We notice that the very last gene on the list seems to be a hot spot for the transposon. At the beginning of this list are genes that are certainly essential. For example:


def          170   0.01    1   0.01     1     (1, 0)
dnaA 455 0.00 1 0.00 1 (1, 0)
engA 505 0.00 1 0.00 1 (1, 0)
fabI 263 0.00 1 0.00 1 (0, 1)
gptA 156 0.01 1 0.01 1 (1, 0)


These are all of a reasonable size, with only one hit. At a guess, these "hits" could be reads that were mis-called against the genome. And then there are ones in the middle like this:


pta          712   0.01    8   0.05    33     (1, 7)
..
adk 215 0.04 9 0.18 38 (0, 9)
..
murD 438 0.03 11 0.09 38 (1, 10)


These have a number of hits but the distribution is skewed to the ends of the gene (probably the distal end).

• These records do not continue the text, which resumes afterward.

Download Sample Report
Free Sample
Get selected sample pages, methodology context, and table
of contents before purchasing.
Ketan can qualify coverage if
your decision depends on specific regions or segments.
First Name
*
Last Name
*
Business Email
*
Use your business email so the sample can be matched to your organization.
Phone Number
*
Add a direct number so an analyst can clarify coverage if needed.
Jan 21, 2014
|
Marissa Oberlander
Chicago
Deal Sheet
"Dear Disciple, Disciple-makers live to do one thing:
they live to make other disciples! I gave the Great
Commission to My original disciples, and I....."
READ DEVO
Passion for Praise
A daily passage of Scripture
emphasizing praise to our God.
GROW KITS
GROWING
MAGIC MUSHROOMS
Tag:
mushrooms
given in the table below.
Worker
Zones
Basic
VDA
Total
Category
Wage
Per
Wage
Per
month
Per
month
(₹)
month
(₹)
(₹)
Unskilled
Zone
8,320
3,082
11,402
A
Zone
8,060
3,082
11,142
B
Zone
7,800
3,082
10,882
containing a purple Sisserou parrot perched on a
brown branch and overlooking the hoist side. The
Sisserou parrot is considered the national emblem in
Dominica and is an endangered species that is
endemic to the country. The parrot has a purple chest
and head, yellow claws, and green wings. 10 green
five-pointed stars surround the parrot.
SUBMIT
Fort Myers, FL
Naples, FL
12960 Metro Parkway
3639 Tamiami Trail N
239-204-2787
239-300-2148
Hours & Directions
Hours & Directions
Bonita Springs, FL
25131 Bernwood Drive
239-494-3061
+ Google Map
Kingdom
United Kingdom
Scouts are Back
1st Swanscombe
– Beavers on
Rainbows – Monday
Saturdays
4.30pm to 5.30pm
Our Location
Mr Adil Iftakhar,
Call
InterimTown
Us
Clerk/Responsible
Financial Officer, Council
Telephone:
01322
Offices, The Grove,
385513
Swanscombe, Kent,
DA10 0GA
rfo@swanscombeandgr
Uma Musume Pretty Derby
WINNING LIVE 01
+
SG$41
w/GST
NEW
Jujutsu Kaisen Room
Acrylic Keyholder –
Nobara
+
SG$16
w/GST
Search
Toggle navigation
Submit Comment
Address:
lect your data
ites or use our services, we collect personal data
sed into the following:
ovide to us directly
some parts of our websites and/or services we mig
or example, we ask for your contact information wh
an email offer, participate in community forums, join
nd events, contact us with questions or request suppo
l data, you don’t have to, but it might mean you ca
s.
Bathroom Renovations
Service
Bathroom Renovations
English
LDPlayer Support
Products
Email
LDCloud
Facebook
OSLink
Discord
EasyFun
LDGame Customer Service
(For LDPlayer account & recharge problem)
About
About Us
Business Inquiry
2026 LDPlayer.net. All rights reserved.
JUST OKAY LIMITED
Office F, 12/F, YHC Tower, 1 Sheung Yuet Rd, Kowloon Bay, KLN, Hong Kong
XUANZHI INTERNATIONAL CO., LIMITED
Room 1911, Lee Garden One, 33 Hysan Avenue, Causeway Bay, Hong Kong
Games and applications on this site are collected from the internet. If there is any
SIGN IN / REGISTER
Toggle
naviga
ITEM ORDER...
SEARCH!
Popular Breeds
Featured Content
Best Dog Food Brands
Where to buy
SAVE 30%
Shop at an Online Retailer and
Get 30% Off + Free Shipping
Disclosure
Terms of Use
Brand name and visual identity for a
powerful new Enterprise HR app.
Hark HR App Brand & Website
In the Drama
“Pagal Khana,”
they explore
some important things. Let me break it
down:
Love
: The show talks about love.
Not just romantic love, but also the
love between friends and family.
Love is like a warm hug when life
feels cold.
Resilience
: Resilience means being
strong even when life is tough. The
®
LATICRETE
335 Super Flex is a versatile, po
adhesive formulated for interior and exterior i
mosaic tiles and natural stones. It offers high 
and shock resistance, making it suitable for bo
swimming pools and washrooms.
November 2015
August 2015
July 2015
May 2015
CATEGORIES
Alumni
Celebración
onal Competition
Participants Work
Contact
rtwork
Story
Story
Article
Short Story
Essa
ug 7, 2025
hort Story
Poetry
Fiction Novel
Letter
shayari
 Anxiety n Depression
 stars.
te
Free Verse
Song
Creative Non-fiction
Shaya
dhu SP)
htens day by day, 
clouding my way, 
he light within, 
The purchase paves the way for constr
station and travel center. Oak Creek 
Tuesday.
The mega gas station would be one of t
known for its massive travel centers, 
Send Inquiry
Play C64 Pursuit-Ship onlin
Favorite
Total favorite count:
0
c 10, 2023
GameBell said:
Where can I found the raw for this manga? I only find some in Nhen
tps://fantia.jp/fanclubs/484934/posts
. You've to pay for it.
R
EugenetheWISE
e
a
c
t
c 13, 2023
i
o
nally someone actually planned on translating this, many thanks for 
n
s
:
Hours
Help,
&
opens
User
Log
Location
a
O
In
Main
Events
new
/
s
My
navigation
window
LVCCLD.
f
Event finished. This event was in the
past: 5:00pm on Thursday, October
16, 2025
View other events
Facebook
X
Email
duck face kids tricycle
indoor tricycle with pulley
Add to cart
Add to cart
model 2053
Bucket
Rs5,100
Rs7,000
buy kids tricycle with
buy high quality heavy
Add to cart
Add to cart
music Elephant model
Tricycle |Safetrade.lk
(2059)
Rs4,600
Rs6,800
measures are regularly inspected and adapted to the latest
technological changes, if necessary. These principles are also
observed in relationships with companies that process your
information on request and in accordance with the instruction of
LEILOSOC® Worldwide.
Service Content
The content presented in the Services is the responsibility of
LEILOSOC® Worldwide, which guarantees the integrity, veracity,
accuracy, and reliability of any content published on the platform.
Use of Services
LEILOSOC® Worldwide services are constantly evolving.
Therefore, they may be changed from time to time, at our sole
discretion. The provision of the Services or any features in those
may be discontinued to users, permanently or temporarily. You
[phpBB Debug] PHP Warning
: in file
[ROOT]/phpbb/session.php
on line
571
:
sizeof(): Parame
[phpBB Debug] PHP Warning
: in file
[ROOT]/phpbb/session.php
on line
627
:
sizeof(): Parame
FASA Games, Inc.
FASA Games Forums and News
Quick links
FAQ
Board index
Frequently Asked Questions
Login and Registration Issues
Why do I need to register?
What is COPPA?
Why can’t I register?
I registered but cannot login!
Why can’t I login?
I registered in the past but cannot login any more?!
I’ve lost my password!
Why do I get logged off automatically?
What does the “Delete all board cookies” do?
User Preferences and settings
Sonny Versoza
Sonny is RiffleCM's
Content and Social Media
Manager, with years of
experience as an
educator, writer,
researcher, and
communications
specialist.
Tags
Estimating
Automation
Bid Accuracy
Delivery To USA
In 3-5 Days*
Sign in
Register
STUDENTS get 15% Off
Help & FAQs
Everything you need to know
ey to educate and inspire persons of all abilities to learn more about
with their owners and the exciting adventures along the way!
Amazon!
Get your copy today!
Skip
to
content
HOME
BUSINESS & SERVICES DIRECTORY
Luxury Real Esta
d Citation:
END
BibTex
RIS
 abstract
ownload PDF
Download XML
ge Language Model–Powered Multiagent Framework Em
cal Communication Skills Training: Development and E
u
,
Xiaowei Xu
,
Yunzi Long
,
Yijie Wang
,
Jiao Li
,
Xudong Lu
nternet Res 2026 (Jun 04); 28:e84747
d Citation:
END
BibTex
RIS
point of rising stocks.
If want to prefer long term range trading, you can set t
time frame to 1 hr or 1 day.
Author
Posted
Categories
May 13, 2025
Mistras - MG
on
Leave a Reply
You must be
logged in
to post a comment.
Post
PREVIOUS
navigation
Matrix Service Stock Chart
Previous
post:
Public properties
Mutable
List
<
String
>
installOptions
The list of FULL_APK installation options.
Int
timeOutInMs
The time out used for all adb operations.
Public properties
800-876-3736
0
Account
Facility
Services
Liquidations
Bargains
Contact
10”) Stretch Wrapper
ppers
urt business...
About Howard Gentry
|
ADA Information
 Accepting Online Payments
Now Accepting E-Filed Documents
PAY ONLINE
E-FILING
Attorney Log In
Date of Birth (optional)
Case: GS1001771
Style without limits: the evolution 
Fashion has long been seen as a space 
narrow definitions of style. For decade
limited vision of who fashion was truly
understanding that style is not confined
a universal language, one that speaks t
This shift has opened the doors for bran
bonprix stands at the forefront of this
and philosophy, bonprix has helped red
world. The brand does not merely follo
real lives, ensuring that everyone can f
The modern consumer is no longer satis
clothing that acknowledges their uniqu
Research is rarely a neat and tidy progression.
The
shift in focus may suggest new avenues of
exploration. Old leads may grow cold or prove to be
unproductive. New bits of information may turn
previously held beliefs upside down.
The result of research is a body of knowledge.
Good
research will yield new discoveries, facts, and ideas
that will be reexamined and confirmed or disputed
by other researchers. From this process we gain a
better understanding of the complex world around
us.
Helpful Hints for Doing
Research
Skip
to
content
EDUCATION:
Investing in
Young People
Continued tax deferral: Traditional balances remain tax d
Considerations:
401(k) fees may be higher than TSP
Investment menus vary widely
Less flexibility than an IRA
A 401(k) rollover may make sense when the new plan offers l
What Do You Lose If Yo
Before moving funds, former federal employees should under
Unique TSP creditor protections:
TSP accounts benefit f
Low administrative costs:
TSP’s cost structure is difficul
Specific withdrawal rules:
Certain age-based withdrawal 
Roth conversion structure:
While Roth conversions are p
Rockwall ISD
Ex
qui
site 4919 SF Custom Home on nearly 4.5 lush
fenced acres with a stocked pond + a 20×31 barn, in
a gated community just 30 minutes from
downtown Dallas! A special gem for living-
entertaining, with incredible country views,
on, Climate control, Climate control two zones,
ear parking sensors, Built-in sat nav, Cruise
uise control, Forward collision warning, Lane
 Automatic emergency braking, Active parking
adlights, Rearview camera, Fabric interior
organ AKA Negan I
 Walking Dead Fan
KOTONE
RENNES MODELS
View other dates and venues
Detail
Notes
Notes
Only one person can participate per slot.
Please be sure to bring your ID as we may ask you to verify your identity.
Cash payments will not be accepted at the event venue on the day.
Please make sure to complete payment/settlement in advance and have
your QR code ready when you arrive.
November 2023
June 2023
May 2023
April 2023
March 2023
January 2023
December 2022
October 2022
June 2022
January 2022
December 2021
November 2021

The inside hits are probably mis-calls.

Next time, we'll do some histograms for individual genes. Also, I'd like to reproduce Fig 2 from the paper. That will require processing the data from the library after it's gone through selection.

Finally, there are a number of genes with no hits at all. If they are of a reasonable size, these are also quite likely to be essential. Here are the ones that aren't HI.. types (lots of ribosomal proteins):


acpP          77
ddl 307
folP-1 276
folP-2 276
frr 186
ftsH 636
glmM 446
lpxK 333
mviN 511
pgk 387
pheS 330
ribH 158
rpS11 130
rpS7 157
rplC 209
rplE 143
rplF 178
rplL 124
rplM 143
rplN 124
rplO 145
rplR 118
rplU 104
rplV 111
rplW 100
rplX 104
rpmA 86
rpsC 236
rpsD 207
rpsE 167
rpsF 126
rpsH 131
rpsI 131
rpsJ 104
rpsL 125
rpsM 123
rpsN 102
rpsO 90
rpsP 83
rpsS 92
secE 107
tRNA-Arg-1 77
tRNA-Glu-1 76
tRNA-His-1 76
tRNA-Ile-2 77


Zipped script files on Dropbox (here).